Where does the word "scrollbar" show up in the records? Copy every line that holds it.

..............................

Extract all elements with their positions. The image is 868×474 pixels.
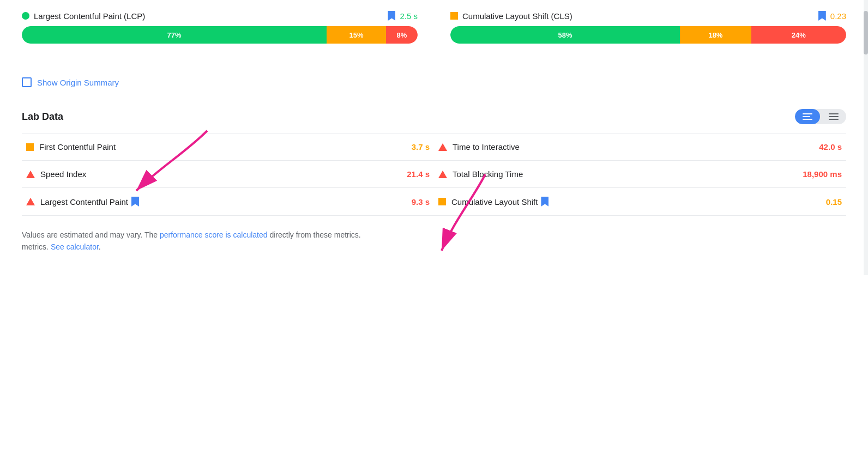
- scrollbar-track[interactable]: [864, 0, 868, 275]
- lcp-lab-cell: Largest Contentful Paint 9.3 s: [22, 188, 434, 215]
- lcp-lab-value: 9.3 s: [412, 197, 430, 206]
- fcp-icon: [26, 143, 34, 151]
- table-row: First Contentful Paint 3.7 s Time to Int…: [22, 133, 846, 160]
- tbt-cell: Total Blocking Time 18,900 ms: [434, 161, 846, 187]
- tbt-value: 18,900 ms: [803, 169, 842, 179]
- tti-cell: Time to Interactive 42.0 s: [434, 133, 846, 160]
- lcp-metric: Largest Contentful Paint (LCP) 2.5 s 77%…: [22, 11, 418, 44]
- list-view-button[interactable]: [795, 109, 820, 124]
- lcp-needs-improvement-segment: 15%: [327, 26, 386, 44]
- si-icon: [26, 171, 35, 178]
- fcp-value: 3.7 s: [412, 142, 430, 151]
- view-toggle[interactable]: [795, 109, 846, 124]
- grid-view-button[interactable]: [821, 109, 846, 124]
- lcp-lab-bookmark: [131, 197, 139, 206]
- footer-text-middle: directly from these metrics.: [268, 230, 361, 239]
- cls-poor-segment: 24%: [751, 26, 846, 44]
- lcp-lab-name: Largest Contentful Paint: [40, 197, 406, 206]
- cls-metric: Cumulative Layout Shift (CLS) 0.23 58% 1…: [450, 11, 846, 44]
- cls-lab-bookmark: [541, 197, 548, 206]
- lcp-poor-segment: 8%: [386, 26, 418, 44]
- tbt-name: Total Blocking Time: [453, 169, 797, 179]
- cls-needs-improvement-segment: 18%: [680, 26, 751, 44]
- si-value: 21.4 s: [407, 169, 430, 179]
- table-row: Speed Index 21.4 s Total Blocking Time 1…: [22, 160, 846, 187]
- fcp-cell: First Contentful Paint 3.7 s: [22, 133, 434, 160]
- cls-lab-cell: Cumulative Layout Shift 0.15: [434, 188, 846, 215]
- cls-lab-name: Cumulative Layout Shift: [451, 197, 821, 206]
- fcp-name: First Contentful Paint: [39, 142, 406, 151]
- si-cell: Speed Index 21.4 s: [22, 161, 434, 187]
- cls-status-square: [450, 12, 458, 20]
- origin-summary-label[interactable]: Show Origin Summary: [37, 78, 119, 87]
- lcp-status-dot: [22, 12, 29, 20]
- lcp-bookmark-icon: [388, 11, 395, 21]
- tti-value: 42.0 s: [819, 142, 842, 151]
- lcp-progress-bar: 77% 15% 8%: [22, 26, 418, 44]
- cls-value: 0.23: [830, 11, 846, 21]
- tti-name: Time to Interactive: [453, 142, 813, 151]
- lcp-lab-icon: [26, 198, 35, 205]
- lcp-good-segment: 77%: [22, 26, 327, 44]
- see-calculator-link[interactable]: See calculator: [51, 242, 99, 251]
- lab-data-title: Lab Data: [22, 111, 63, 123]
- grid-view-icon: [829, 113, 839, 120]
- origin-summary-row[interactable]: Show Origin Summary: [22, 72, 846, 93]
- footer-text-metrics: metrics.: [22, 242, 51, 251]
- cls-progress-bar: 58% 18% 24%: [450, 26, 846, 44]
- cls-lab-icon: [438, 198, 446, 205]
- table-row: Largest Contentful Paint 9.3 s Cumulativ…: [22, 187, 846, 216]
- cls-good-segment: 58%: [450, 26, 680, 44]
- cls-title: Cumulative Layout Shift (CLS): [462, 11, 814, 21]
- list-view-icon: [803, 113, 812, 120]
- tbt-icon: [438, 171, 447, 178]
- top-metrics-section: Largest Contentful Paint (LCP) 2.5 s 77%…: [22, 11, 846, 57]
- tti-icon: [438, 143, 447, 151]
- scrollbar-thumb[interactable]: [864, 11, 868, 54]
- cls-bookmark-icon: [818, 11, 826, 21]
- footer-period: .: [99, 242, 101, 251]
- footer-note: Values are estimated and may vary. The p…: [22, 229, 846, 253]
- performance-score-link[interactable]: performance score is calculated: [160, 230, 268, 239]
- cls-lab-value: 0.15: [826, 197, 842, 206]
- footer-text-before: Values are estimated and may vary. The: [22, 230, 160, 239]
- lcp-value: 2.5 s: [400, 11, 418, 21]
- lcp-title: Largest Contentful Paint (LCP): [34, 11, 383, 21]
- lab-data-table: First Contentful Paint 3.7 s Time to Int…: [22, 133, 846, 216]
- origin-summary-checkbox[interactable]: [22, 77, 32, 87]
- lab-data-header: Lab Data: [22, 109, 846, 124]
- annotation-area: Lab Data: [22, 109, 846, 216]
- si-name: Speed Index: [40, 169, 401, 179]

..............................

● **ANSWER TO THIS EXERCISE**
- scrollbar-track[interactable]: [864, 0, 868, 275]
- scrollbar-thumb[interactable]: [864, 11, 868, 54]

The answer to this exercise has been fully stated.